I would say you would almost certainly not want to use launch_multiprocess on a single node for DFT calculations. I also would guess running more than like 1 DFT calculation on a single node in parallel will net you almost no benefits of parallelization - why? because if your VASP config is properly parallelized, you’ll be using all the cores for a single calculation , and adding more will just make the other calculations wait on the CPU or run out of memory. This will not be the case for (example) 1000 nodes each running one firework - here you would see huge benefits of parallelization.

In case of which has CRAY XC50 464 nodes, launch_multiprocess wont be able to utilize multiple nodes, rather multiple processes in single node, right?

Yes, that is exactly correct.

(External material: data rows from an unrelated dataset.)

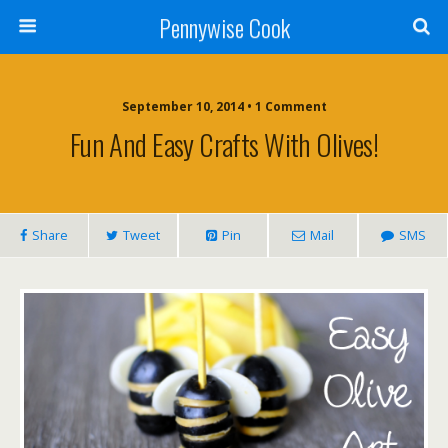
Pennywise Cook
September 10, 2014 • 1 Comment
Fun And Easy Crafts With Olives!
Share
Tweet
Pin
Mail
SMS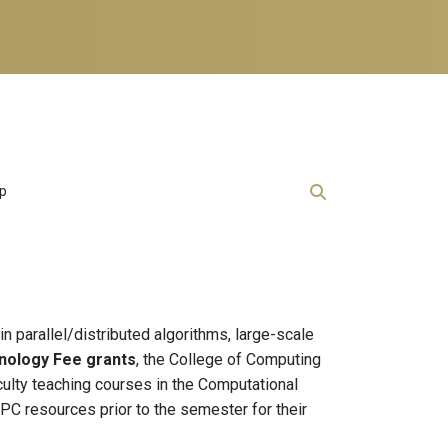
lp
in parallel/distributed algorithms, large-scale
nology Fee grants
, the College of Computing
culty teaching courses in the Computational
C resources prior to the semester for their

You’ll probably want options (3), or (4), but for simplicity let’s just try (3) first?

For this, you need to just run either rapidfire or launch_rocket in the shell on all the compute nodes simultaneously. Normally this is done by:

(1) Having the workflows ready to go in your FWs launchpad (if you are using rocketsled you’ll probably only need to add the workflows once - the first loop - then they will be added automatically)
(2) Either

(a) Submitting a bunch of compute node requests at once, where each will run a launch_rocket or rapidfire in a batch script. Then each of these will pull and run firework(s)
(b) Having a cron-job or script submit new compute node requests on a regular basis. Then, on some regular basis, you’ll have each compute node requested run a batch script running launch_rocket or rapidfire and your DFT jobs will run in a regular interval. For example, if you are running 100 DFT calculations in a batch in parallel across 100 nodes, and the DFT takes 2 hours each, you might submit 100 new compute node requests every 2 hours. Picking the exact scheme which is right for your problem is up to you, this is just a naive suggestion

Awahab · June 1, 2022, 12:39pm

@ardunn

Looks like I celebrated too soon. I left yesterday running the computations but somewhat the computations were stalled. I never got any results from VASP computations. I thought it could be some sort of deadlock but I did manage to run 3 VASP computations separately by opening 3 terminals.

Running batch VASP computations using launch_multiprocess did not yield any results and the terminal output just mentioned "task_started, no errors or no waiting/sleeping cycles were there as well.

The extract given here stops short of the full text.